=== Begin Enclosure ===
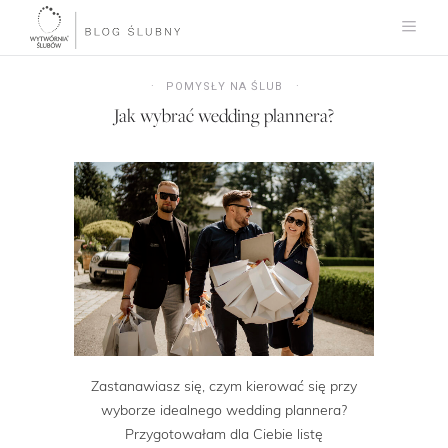
POMYSŁY NA ŚLUB
Jak wybrać wedding plannera?
Zastanawiasz się, czym kierować się przy
wyborze idealnego wedding plannera?
Przygotowałam dla Ciebie listę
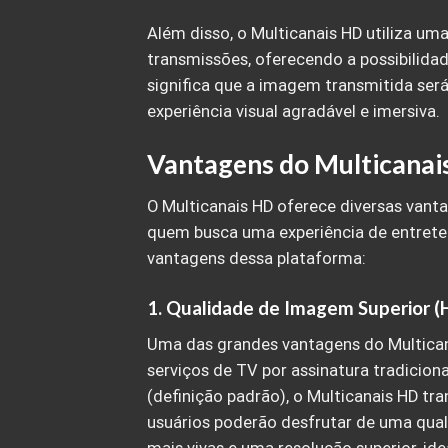
Além disso, o Multicanais HD utiliza um
transmissões, oferecendo a possibilida
significa que a imagem transmitida será
experiência visual agradável e imersiva.
Vantagens do Multicanai
O Multicanais HD oferece diversas vant
quem busca uma experiência de entreteni
vantagens dessa plataforma:
1.
Qualidade de Imagem Superior (
Uma das grandes vantagens do Multican
serviços de TV por assinatura tradicio
(definição padrão), o Multicanais HD t
usuários poderão desfrutar de uma qual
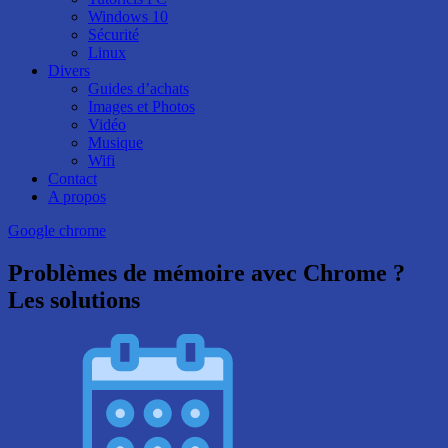
Windows 10
Sécurité
Linux
Divers
Guides d’achats
Images et Photos
Vidéo
Musique
Wifi
Contact
A propos
Google chrome
Problèmes de mémoire avec Chrome ?
Les solutions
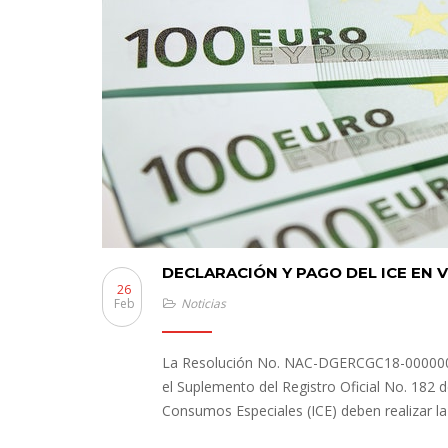
DECLARACIÓN Y PAGO DEL ICE EN 
26
Feb
Noticias
La Resolución No. NAC-DGERCGC18-00000034, 
el Suplemento del Registro Oficial No. 182 
Consumos Especiales (ICE) deben realizar la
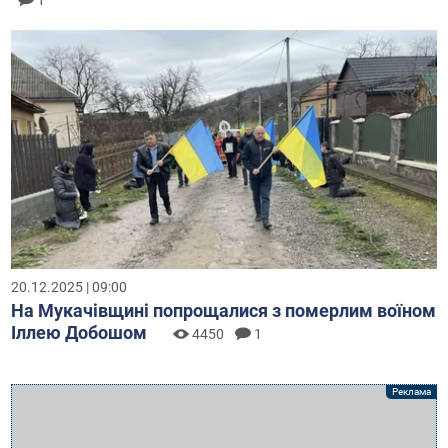
1
20.12.2025 | 09:00
На Мукачівщині попрощалися з померлим воїном
Іллею Добошом
4450
1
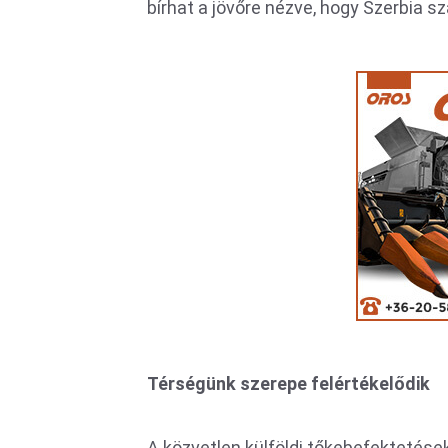
bírhat a jövőre nézve, hogy Szerbia 
Térségünk szerepe felértékelődik
A közvetlen külföldi tőkebefektetések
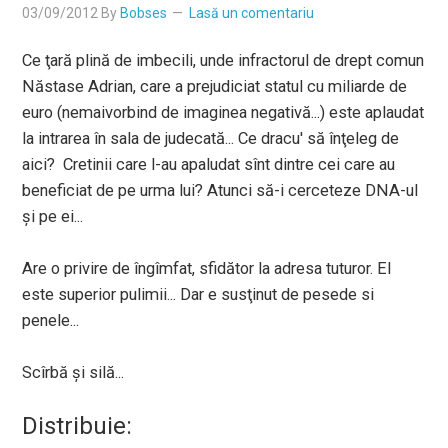
03/09/2012
By
Bobses
Lasă un comentariu
Ce ţară plină de imbecili, unde infractorul de drept comun
Năstase Adrian, care a prejudiciat statul cu miliarde de
euro (nemaivorbind de imaginea negativă...) este aplaudat
la intrarea în sala de judecată... Ce dracu' să înţeleg de
aici? Cretinii care l-au apaludat sînt dintre cei care au
beneficiat de pe urma lui? Atunci să-i cerceteze DNA-ul
şi pe ei...
Are o privire de îngîmfat, sfidător la adresa tuturor. El
este superior pulimii... Dar e susţinut de pesede si
penele...
Scîrbă şi silă...
Distribuie:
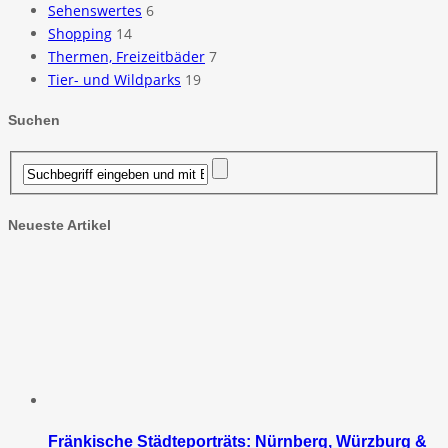
Sehenswertes
6
Shopping
14
Thermen, Freizeitbäder
7
Tier- und Wildparks
19
Suchen
Neueste Artikel
Fränkische Städteporträts: Nürnberg, Würzburg &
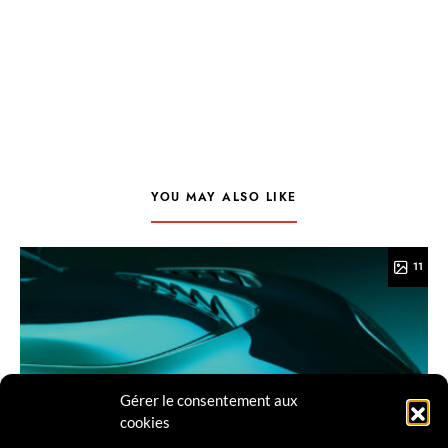
YOU MAY ALSO LIKE
11
Gérer le consentement aux
cookies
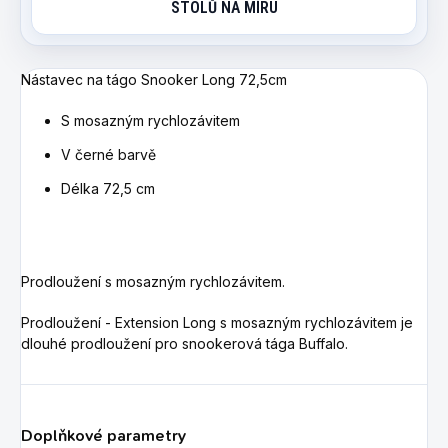
STOLŮ NA MÍRU
Nástavec na tágo Snooker Long 72,5cm
S mosazným rychlozávitem
V černé barvě
Délka 72,5 cm
Prodloužení s mosazným rychlozávitem.
Prodloužení - Extension Long
s mosazným rychlozávitem je
dlouhé prodloužení pro snookerová tága Buffalo.
Doplňkové parametry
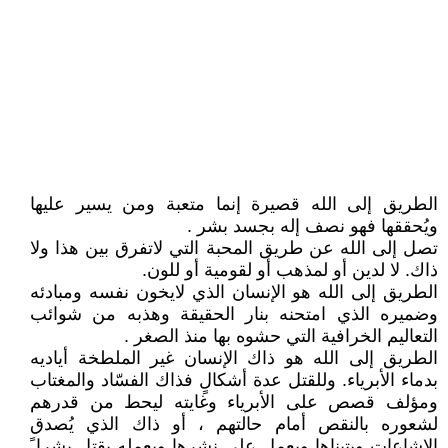
الطريق إلى الله قصيرة إنما متعبة ومن يسير عليها
ويُحققها فهو نصف إله بجسد بشر .
تصل إلى الله عن طريق المحبة التي لاتفرق بين هذا ولا
ذاك. لا لدين أو لمذهب أو لقومية أو للون.
الطريق إلى الله هو الإنسان الذي لايخون نفسه ومبادئه
وضميره الذي امتحنه بنار الحقيقة وهذبه من شوائب
التعاليم الخرافية التي حشوه بها منذ الصغر .
الطريق إلى الله هو ذاك الإنسان غير الملطخة أياديه
بدماء الأبرياء. وللقتل عدة أشكالٍ فذاك الفسّاد والمغتاب
ومؤلف قصص على الأبرياء وغايته ليحط من قدرهم
لشعوره بالنقص أمام حالتهم ، أو ذاك الذي يُصدق
الإشاعات ويتبناها ويعمل على نشرها وبعمله يقتل بشرا ً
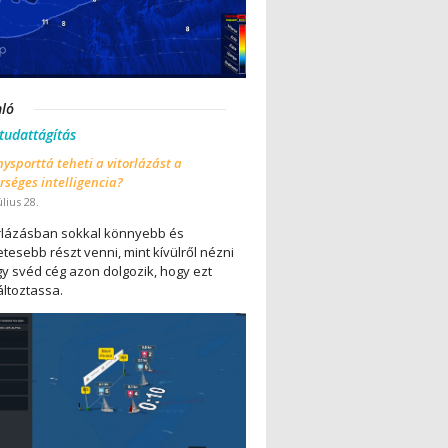
nló
 tudattágítás
ysporttá teheti a vitorlázást a
séges intelligencia?
úlius 28.
orlázásban sokkal könnyebb és
tesebb részt venni, mint kívülről nézni
gy svéd cég azon dolgozik, hogy ezt
ltoztassa.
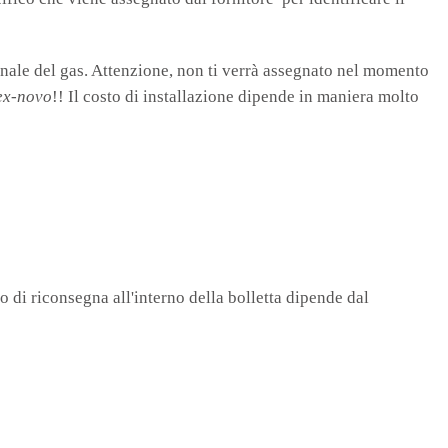
ionale del gas. Attenzione, non ti verrà assegnato nel momento
ex-novo
!! Il costo di installazione dipende in maniera molto
to di riconsegna all'interno della bolletta dipende dal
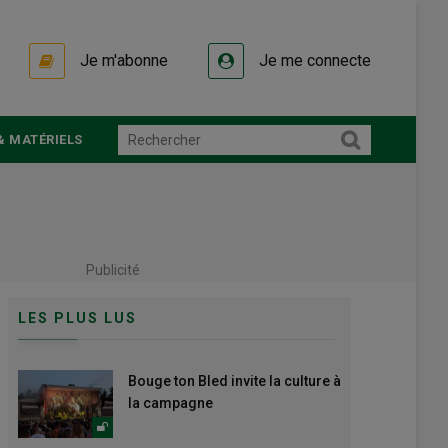
Je m'abonne
Je me connecte
& MATÉRIELS
Publicité
LES PLUS LUS
Bouge ton Bled invite la culture à
la campagne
=== End Enclosure ===
Looking at the entries above, say how many lines contain the word "hogy". Only the number is wanted.

2